WORK TO BE COMPLETED: Print every line below exactly. Skip the pictures.

##### SUPPLIED DATA #####

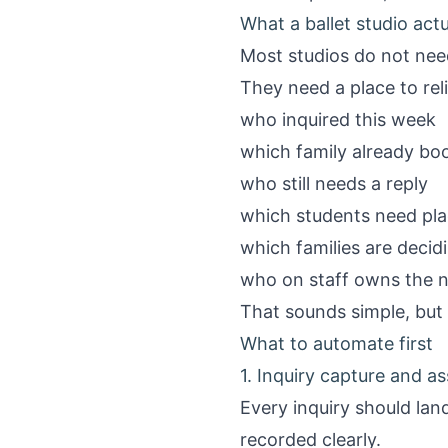
What a ballet studio act
Most studios do not need
They need a place to rel
who inquired this week
which family already boo
who still needs a reply
which students need pl
which families are decid
who on staff owns the 
That sounds simple, but 
What to automate first
1. Inquiry capture and a
Every inquiry should land
recorded clearly.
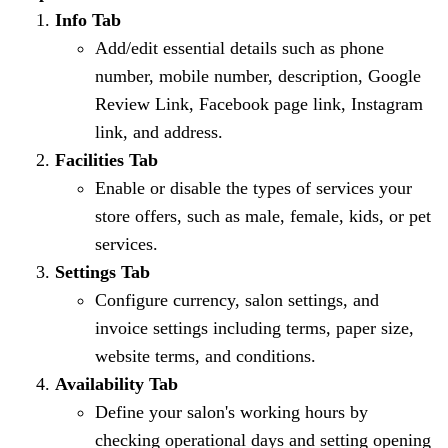
Info Tab
Add/edit essential details such as phone
number, mobile number, description, Google
Review Link, Facebook page link, Instagram
link, and address.
Facilities Tab
Enable or disable the types of services your
store offers, such as male, female, kids, or pet
services.
Settings Tab
Configure currency, salon settings, and
invoice settings including terms, paper size,
website terms, and conditions.
Availability Tab
Define your salon's working hours by
checking operational days and setting opening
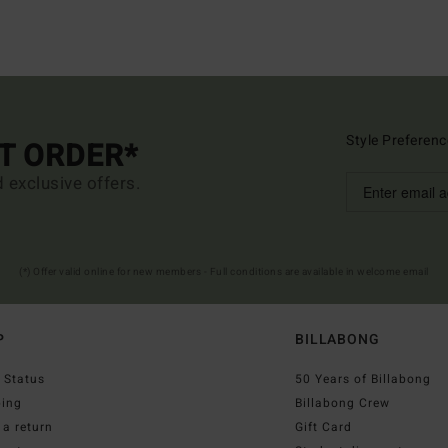
Style Preferenc
ST ORDER*
d exclusive offers.
(*) Offer valid online for new members - Full conditions are available in welcome email
P
BILLABONG
 Status
50 Years of Billabong
ping
Billabong Crew
a return
Gift Card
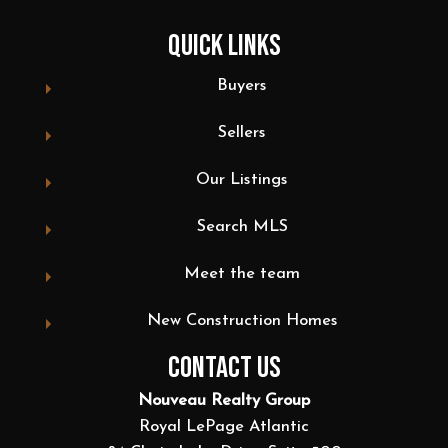
QUICK LINKS
Buyers
Sellers
Our Listings
Search MLS
Meet the team
New Construction Homes
CONTACT US
Nouveau Realty Group
Royal LePage Atlantic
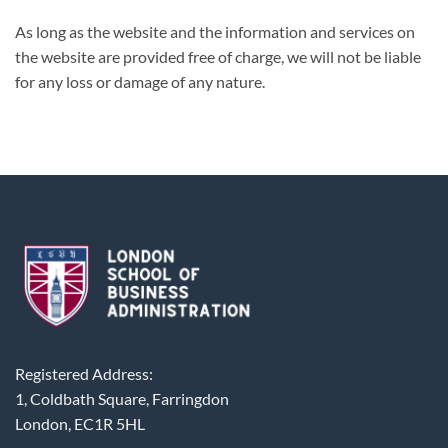
As long as the website and the information and services on
the website are provided free of charge, we will not be liable
for any loss or damage of any nature.
Registered Address:
1, Coldbath Square, Farringdon
London, EC1R 5HL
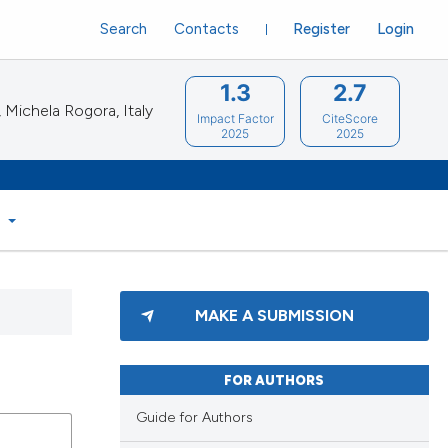
Search
Contacts
Register
Login
1.3
2.7
Michela Rogora, Italy
Impact Factor
CiteScore
2025
2025
S
MAKE A SUBMISSION
FOR AUTHORS
Guide for Authors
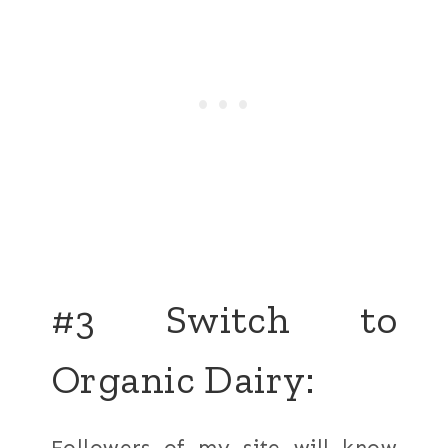
#3 Switch to
Organic Dairy:
Followers of my site will know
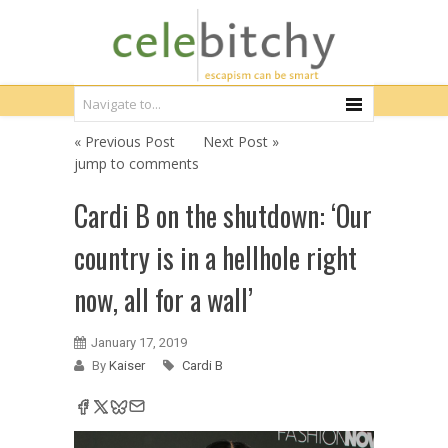
« Previous Post
Next Post »
jump to comments
Cardi B on the shutdown: ‘Our
country is in a hellhole right
now, all for a wall’
January 17, 2019
By
Kaiser
Cardi B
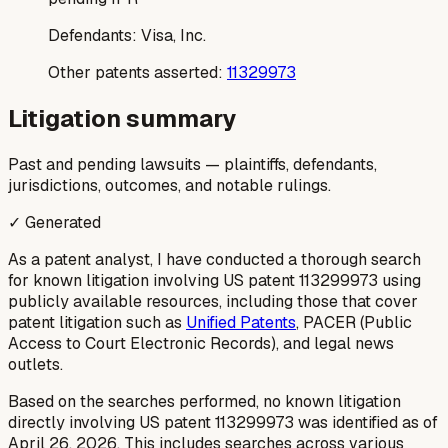
Defendants:
Visa, Inc.
Other patents asserted:
11329973
Litigation summary
Past and pending lawsuits — plaintiffs, defendants,
jurisdictions, outcomes, and notable rulings.
✓ Generated
As a patent analyst, I have conducted a thorough search
for known litigation involving US patent 113299973 using
publicly available resources, including those that cover
patent litigation such as
Unified Patents
, PACER (Public
Access to Court Electronic Records), and legal news
outlets.
Based on the searches performed, no known litigation
directly involving US patent 113299973 was identified as of
April 26, 2026. This includes searches across various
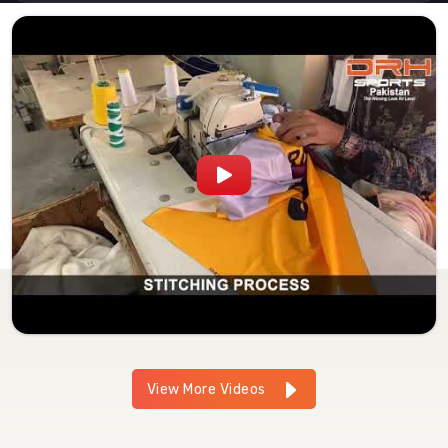
View More Videos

#####

WRITTEN ANSWER:
What a ballet studio act
Most studios do not need
They need a place to rel
who inquired this week
which family already boo
who still needs a reply
which students need pl
which families are decid
who on staff owns the 
That sounds simple, but 
What to automate first
1. Inquiry capture and a
Every inquiry should land
recorded clearly.
Info Tab
Add/edit essential details such as phone
number, mobile number, description, Google
Review Link, Facebook page link, Instagram
link, and address.
Facilities Tab
Enable or disable the types of services your
store offers, such as male, female, kids, or pet
services.
Settings Tab
Configure currency, salon settings, and
invoice settings including terms, paper size,
website terms, and conditions.
Availability Tab
Define your salon's working hours by
checking operational days and setting opening
Style Preferenc
ST ORDER*
d exclusive offers.
(*) Offer valid online for new members - Full conditions are available in welcome email
P
BILLABONG
 Status
50 Years of Billabong
ping
Billabong Crew
a return
Gift Card
QUICK LINKS
Buyers
Sellers
Our Listings
Search MLS
Meet the team
New Construction Homes
CONTACT US
Nouveau Realty Group
Royal LePage Atlantic
As long as the website and the information and services on
the website are provided free of charge, we will not be liable
for any loss or damage of any nature.
Registered Address:
1, Coldbath Square, Farringdon
London, EC1R 5HL
Search
Contacts
Register
Login
1.3
2.7
Michela Rogora, Italy
Impact Factor
CiteScore
2025
2025
S
MAKE A SUBMISSION
FOR AUTHORS
Guide for Authors
#3 Switch to
Organic Dairy:
Followers of my site will know
« Previous Post
Next Post »
jump to comments
Cardi B on the shutdown: ‘Our
country is in a hellhole right
now, all for a wall’
January 17, 2019
By
Kaiser
Cardi B
Defendants:
Visa, Inc.
Other patents asserted:
11329973
Litigation summary
Past and pending lawsuits — plaintiffs, defendants,
jurisdictions, outcomes, and notable rulings.
✓ Generated
As a patent analyst, I have conducted a thorough search
for known litigation involving US patent 113299973 using
publicly available resources, including those that cover
patent litigation such as
Unified Patents
, PACER (Public
Access to Court Electronic Records), and legal news
outlets.
Based on the searches performed, no known litigation
directly involving US patent 113299973 was identified as of
April 26, 2026. This includes searches across various
View More Videos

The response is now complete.